La Cour a conclu, à l’unanimité, à une violation des articles 3 et 8 de la Convention européenne des droits de l’homme dans les trois affaires, ainsi qu’à une violation de l’article 14 combiné avec les articles 3 et 8 dans la requête n° 46949/21. Retour sur un arrêt qui questionne profondément le cadre légal et judiciaire français en matière de violences sexuelles sur mineures.
Les faits à l’origine de l’affaire L. et autres c. France
1. L’affaire L. contre France (n° 46949/21)
La requérante, âgée de 14 ans au moment des faits, a dénoncé des rapports sexuels répétés avec plusieurs sapeurs-pompiers, dans un contexte de grande fragilité psychologique. L’enquête a duré plus de dix ans, se soldant par un non-lieu pour les faits de viol. La CEDH a pointé un défaut d’analyse du contexte de vulnérabilité et de la notion de consentement réel.
2. L’affaire H.B. contre France (n° 24989/22)
Âgée de 14 ans, H.B. a eu des relations sexuelles avec des adultes alors qu’elle était en état d’ivresse manifeste. Les juridictions internes ont estimé qu’elle pouvait être considérée comme consentante. La CEDH a reproché l’absence de prise en compte de l’alcoolisation et du contexte de vulnérabilité dans l’évaluation du consentement.
3. L’affaire M.L. contre France (n° 39759/22)
M.L. a dénoncé des rapports non consentis survenus à l’âge de 16 ans lors d’une soirée. La justice française a conclu à un non-lieu, sans accorder suffisamment de crédit à ses déclarations, ni évaluer correctement son état psychologique. La CEDH a critiqué l’usage de stéréotypes de genre et un déséquilibre dans l’évaluation des témoignages.
Analyse juridique de l’arrêt de la CEDH
Violations des articles 3 et 8 de la Convention EDH
La Cour rappelle que l’État a l’obligation positive de protéger ses citoyens contre les atteintes à leur intégrité physique et psychologique, en particulier dans les cas de violences sexuelles.
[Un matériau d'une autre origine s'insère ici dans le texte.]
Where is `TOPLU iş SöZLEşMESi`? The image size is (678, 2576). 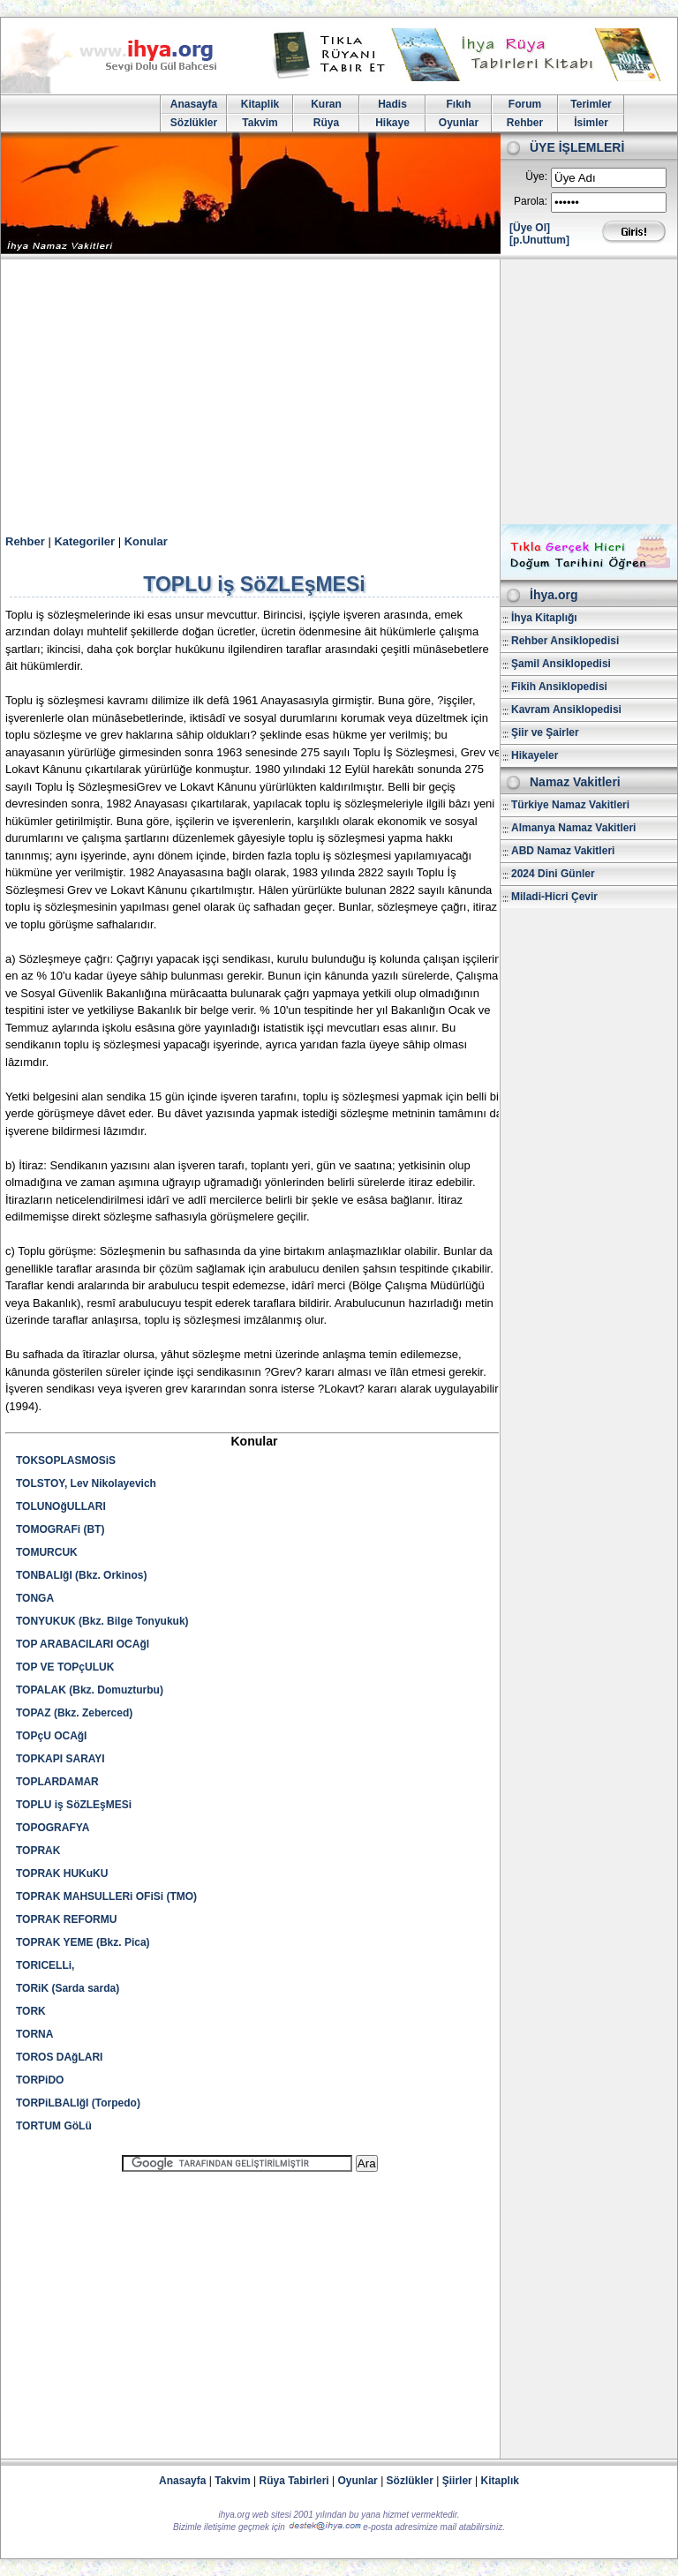 TOPLU iş SöZLEşMESi is located at coordinates (74, 1805).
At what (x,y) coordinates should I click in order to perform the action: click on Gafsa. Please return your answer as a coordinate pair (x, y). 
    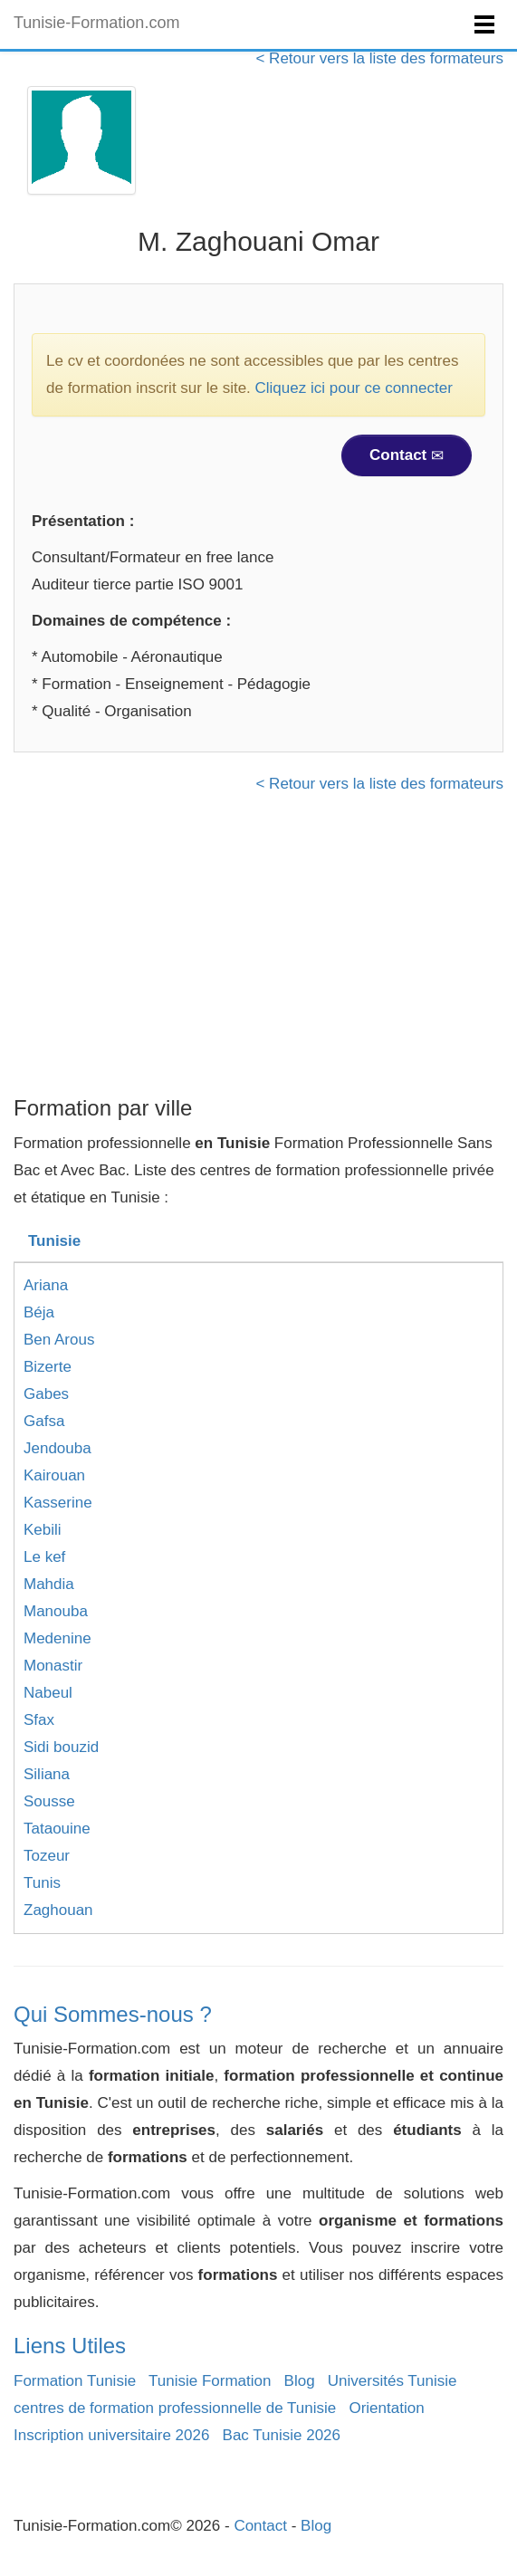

Elle considère que le système pénal français, dans ces affaires, n’a pas permis une répression effective des actes non consentis, ni garanti une prise en charge adaptée des victimes.
Violation de l’article 14 : traitement discriminatoire
Concernant L., la Cour souligne une victimisation secondaire et l’usage de stéréotypes sexistes dans l’analyse judiciaire. Elle conclut à une discrimination fondée sur le sexe, en violation de l’article 14.
Défaillances procédurales et lenteurs judiciaires
Dans deux affaires, la CEDH relève des délais excessifs, portant atteinte à l’exigence d’effectivité des procédures. L’instruction a duré jusqu’à onze ans dans le cas de L., sans qu’une condamnation ait été prononcée malgré des éléments graves.